LITTLE ROCK, Ark. (AP) - With a U.S. Senate race that could help determine which party controls that chamber and a race for an open governor's seat, Arkansas has no shortage of drama in its midterm election.
Republicans view the election as a chance to complete their takeover of the state's top offices, while Democrats want to keep a foothold in an otherwise GOP-friendly South. Beyond the races at the top of the ballot, the election also features plenty of interesting matchups.
Here are the races to watch in this year's election:
This is the race that's dominating the television airwaves in Arkansas, and for good reason. Republicans need a net gain of six seats to win a majority in the U.S. Senate, and they view Arkansas as crucial to that goal.
The race pits two-term Democratic Sen. Mark Pryor against freshman U.S. Rep. Tom Cotton, who represents south Arkansas' 4th Congressional District. The race is already one of the most heated and expensive in the country, with the candidates and outside groups combining to spend more than $20 million on the race.
Pryor has been touting himself as a moderate Democrat who's been able to work with both parties, while trying to cast Cotton as someone beholden to outside conservative groups. Cotton has been accusing Pryor of being too closely allied with President Barack Obama and national Democrats.
The open race for Arkansas' governorship is another nationally watched campaign, with Republicans identifying the post as their top pickup opportunity in the country.
Democrat Mike Ross and Republican Asa Hutchinson are both ex-congressmen hoping to succeed Democratic Gov. Mike Beebe, who is barred by term limits from seeking re-election. The GOP controls both chambers of the Legislature, and Republicans hope to complete a sweep of state offices with a win here.

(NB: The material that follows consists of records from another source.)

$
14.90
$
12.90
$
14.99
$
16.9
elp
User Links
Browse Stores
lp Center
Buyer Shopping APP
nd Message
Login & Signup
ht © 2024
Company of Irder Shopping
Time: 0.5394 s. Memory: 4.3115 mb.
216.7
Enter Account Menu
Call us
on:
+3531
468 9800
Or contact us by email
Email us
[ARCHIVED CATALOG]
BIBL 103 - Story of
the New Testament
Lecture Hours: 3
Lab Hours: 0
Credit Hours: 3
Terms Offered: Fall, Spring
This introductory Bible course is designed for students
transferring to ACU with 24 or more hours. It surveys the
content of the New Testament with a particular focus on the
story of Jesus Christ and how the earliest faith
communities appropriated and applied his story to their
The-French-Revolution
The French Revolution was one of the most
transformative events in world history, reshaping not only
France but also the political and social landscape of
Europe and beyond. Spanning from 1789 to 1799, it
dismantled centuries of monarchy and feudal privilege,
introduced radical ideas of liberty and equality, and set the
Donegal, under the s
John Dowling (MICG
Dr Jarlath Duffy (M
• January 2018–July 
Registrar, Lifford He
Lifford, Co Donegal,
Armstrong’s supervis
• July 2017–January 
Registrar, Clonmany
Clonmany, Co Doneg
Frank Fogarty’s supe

The two rivals have competing tax cut plans. Ross has proposed gradually reducing individual income taxes by $575 million, but has stopped short of giving a specific timetable. Hutchinson is also proposing to gradually cut the income tax, starting with a $100 million cut for middle class workers in his first year.
Republicans control all four of the state's congressional seats, and Democrats hope to end the shut-out in the November election.

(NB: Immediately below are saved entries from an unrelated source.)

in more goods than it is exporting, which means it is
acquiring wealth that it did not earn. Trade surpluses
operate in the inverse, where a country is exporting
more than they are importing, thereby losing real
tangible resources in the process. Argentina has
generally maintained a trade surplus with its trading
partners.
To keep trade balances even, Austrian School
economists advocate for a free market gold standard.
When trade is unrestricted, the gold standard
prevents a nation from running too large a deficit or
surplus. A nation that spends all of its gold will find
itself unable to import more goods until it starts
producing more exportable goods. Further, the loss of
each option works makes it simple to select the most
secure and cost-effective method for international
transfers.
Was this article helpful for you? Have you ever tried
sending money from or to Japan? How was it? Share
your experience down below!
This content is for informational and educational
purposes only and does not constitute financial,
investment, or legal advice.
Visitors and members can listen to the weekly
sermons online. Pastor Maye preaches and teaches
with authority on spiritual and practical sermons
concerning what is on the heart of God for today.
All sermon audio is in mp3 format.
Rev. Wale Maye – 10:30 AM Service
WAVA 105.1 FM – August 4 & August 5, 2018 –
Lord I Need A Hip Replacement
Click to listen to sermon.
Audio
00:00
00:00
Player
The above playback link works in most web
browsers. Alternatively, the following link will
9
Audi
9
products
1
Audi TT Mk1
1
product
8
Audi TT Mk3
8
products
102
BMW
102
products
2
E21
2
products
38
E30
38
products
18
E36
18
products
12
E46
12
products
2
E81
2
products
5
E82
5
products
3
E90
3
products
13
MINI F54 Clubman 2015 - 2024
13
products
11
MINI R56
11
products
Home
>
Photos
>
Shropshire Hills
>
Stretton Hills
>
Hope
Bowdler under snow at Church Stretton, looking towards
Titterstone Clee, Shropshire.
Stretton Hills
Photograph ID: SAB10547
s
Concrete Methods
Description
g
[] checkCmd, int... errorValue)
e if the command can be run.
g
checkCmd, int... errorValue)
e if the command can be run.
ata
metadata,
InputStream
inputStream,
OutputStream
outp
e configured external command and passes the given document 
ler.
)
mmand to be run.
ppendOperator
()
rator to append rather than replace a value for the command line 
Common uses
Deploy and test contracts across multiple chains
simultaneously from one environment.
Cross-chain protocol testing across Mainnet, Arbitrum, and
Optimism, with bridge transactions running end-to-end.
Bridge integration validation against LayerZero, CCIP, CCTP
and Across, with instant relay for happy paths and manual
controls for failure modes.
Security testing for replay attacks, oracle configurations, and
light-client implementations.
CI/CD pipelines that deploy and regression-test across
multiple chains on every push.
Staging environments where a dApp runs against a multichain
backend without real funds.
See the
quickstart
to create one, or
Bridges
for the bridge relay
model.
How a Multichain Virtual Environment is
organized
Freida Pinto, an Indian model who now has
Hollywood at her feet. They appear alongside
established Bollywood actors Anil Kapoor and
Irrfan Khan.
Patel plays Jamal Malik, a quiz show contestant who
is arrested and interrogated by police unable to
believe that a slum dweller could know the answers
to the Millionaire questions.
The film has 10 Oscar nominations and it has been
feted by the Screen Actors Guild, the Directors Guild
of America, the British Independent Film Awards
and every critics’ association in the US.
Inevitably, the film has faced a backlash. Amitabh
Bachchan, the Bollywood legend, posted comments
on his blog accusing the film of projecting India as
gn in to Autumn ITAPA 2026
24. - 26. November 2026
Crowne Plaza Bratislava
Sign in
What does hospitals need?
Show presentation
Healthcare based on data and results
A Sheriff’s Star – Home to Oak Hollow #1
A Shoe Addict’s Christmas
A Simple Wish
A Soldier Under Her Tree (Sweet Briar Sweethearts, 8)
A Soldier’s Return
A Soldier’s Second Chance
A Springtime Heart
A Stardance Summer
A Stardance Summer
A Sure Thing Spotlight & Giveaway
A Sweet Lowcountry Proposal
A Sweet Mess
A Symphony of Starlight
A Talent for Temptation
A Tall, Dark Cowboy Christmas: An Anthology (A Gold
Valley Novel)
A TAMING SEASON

Much of the focus has been on two open House seats - central Arkansas' 2nd Congressional District and the 4th District in southern and western Arkansas. In the 2nd, Democrat Pat Hays, the former mayor of North Little Rock, is running against Republican banking executive French Hill. The seat was vacated by Republican U.S. Rep. Tim Griffin, who's seeking the lieutenant governor's post.
Republican state Rep. Bruce Westerman is running against Democrat James Lee Witt, who headed FEMA under former President Clinton, for the 4th District. The two are running for the seat held by Cotton.
In east Arkansas' 1st Congressional District, Heber Springs Mayor Jackie McPherson is trying to unseat two-term Republican Rep. Rick Crawford. U.S. Rep. Steve Womack, the Republican representing northwest Arkansas's 3rd District, does not have a Democratic challenger.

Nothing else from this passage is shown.